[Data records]
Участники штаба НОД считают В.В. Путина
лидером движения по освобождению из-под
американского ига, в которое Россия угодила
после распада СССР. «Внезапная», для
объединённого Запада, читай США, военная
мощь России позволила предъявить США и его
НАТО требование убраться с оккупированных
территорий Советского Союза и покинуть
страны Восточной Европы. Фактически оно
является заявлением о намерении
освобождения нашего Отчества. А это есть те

==

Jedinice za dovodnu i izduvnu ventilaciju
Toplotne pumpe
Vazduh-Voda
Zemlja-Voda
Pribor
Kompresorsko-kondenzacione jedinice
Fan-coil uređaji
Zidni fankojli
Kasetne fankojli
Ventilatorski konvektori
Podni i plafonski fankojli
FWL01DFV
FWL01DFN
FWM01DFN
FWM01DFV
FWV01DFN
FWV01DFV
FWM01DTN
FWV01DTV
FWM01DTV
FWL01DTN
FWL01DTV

## PROBLEM TO WORK ON
In the records, find every line that has the string "fankojli" and copy it.

## EXERCISE OUTPUT
Zidni fankojli
Kasetne fankojli
Podni i plafonski fankojli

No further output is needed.